We awake to find ourselves suddenly in a Post-Roe world. The question of abortion is thrown back into the political process, and it’s dawning on all of us that we spent 40 years praying for this day, and almost no time preparing for it.
The early political setbacks are hard to take. How is it that our intellectual opponents have so many people convinced that it’s a woman’s right to end the life of her child if it’s inconvenient? How can a society so moral and sensitive not only be permissive of this idea, but fanatically in favor of it?
In times like these, I find it helpful to consider things from a broader perspective. We exist in a tiny moment in history. Our lives of 60, 70, or 80 years are a blink of an eye. The positive impact that the Church has effected in society is remarkable. We are simply fighting the final battle.
In the days of the early church, children had zero value in society.
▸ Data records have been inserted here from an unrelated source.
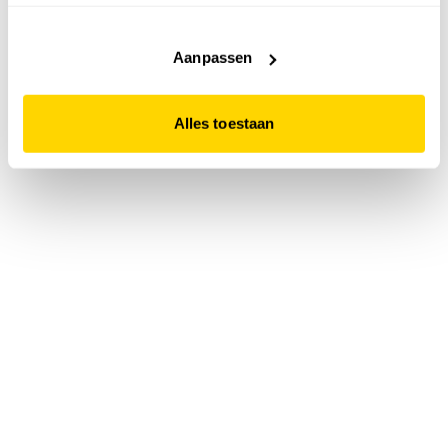
accepteert. Dit doe je door op "Alles toestaan" te klikken.
Liever geen cookies? Hou er dan rekening mee dat de
website niet optimaal functioneert.
Aanpassen
Alles toestaan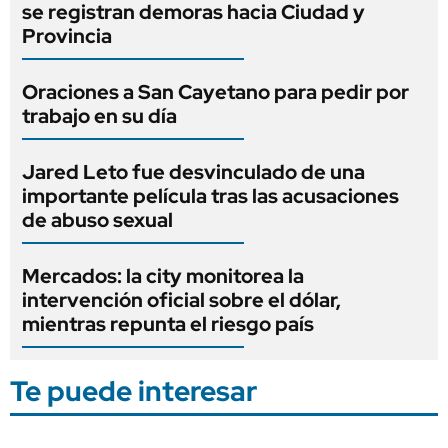
se registran demoras hacia Ciudad y
Provincia
Oraciones a San Cayetano para pedir por
trabajo en su día
Jared Leto fue desvinculado de una
importante película tras las acusaciones
de abuso sexual
Mercados: la city monitorea la
intervención oficial sobre el dólar,
mientras repunta el riesgo país
Te puede interesar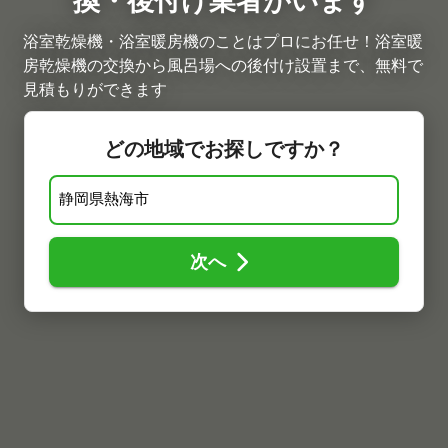
換・後付け業者がいます
浴室乾燥機・浴室暖房機のことはプロにお任せ！浴室暖
房乾燥機の交換から風呂場への後付け設置まで、無料で
見積もりができます
どの地域でお探しですか？
次へ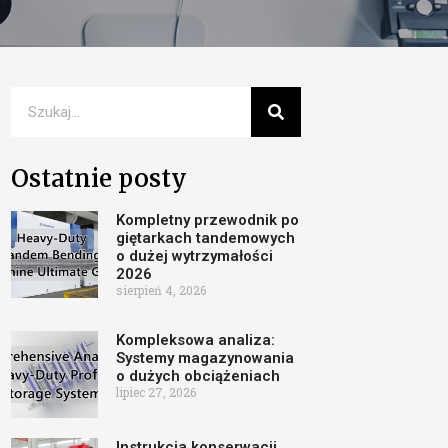
Ostatnie posty
Kompletny przewodnik po
giętarkach tandemowych
o dużej wytrzymałości
2026
sierpień 4, 2026
Kompleksowa analiza:
Systemy magazynowania
o dużych obciążeniach
lipiec 27, 2026
Instrukcja konserwacji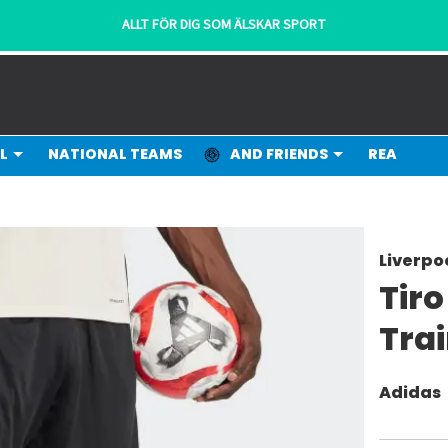
ALLT FÖR DIG SOM ÄLSKAR SPORT
L
NATIONAL TEAMS
AND FRIENDS
REA
Liverpo
Tir
Trai
Adidas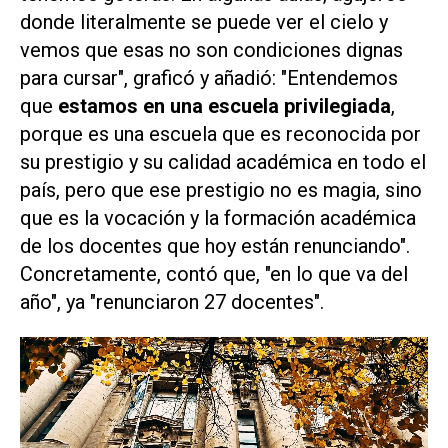
donde literalmente se puede ver el cielo y
vemos que esas no son condiciones dignas
para cursar", graficó y añadió: "Entendemos
que
estamos en una escuela privilegiada
,
porque es una escuela que es reconocida por
su prestigio y su calidad académica en todo el
país, pero que ese prestigio no es magia, sino
que es la vocación y la formación académica
de los docentes que hoy están renunciando".
Concretamente, contó que, "en lo que va del
año", ya "renunciaron 27 docentes".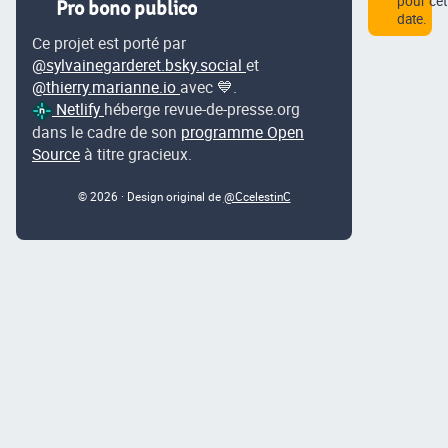
pour cet
Pro bono publico
date.
Ce projet est porté par
@sylvainegarderet.bsky.social
et
@thierry.marianne.io
avec 💙.
Netlify
héberge revue-de-presse.org
dans le cadre de son
programme Open
Source
à titre gracieux.
© 2026 · Design original de
@CcelestinC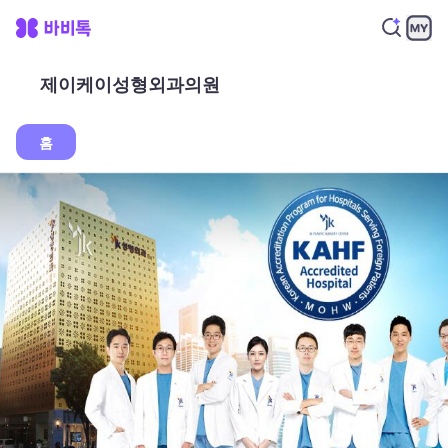
제이케이성형외과의원
홈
They were entirely disposable, with infanticide occurring regularly. Newborn children could be taken to a certain part of land on the outskirts of town and abandoned to die.
Over the centuries, the Christian concept of the human person started to be accepted by society and enshrined in law. No longer were people valued for their utilitarian values; they were valued for existing. Christians placed a value on the life of a child, and the world followed.
Fifty years of terrible law informed the morality of modern-day America, teaching people that some life is disposable. It will take time, effort, and still more prayer to remove this cancer so entrenched in our morality. But it’s a fight that the Church must continue, to eradicate evil in the world, and to bring the Good News and freedom of the Gospel to all people.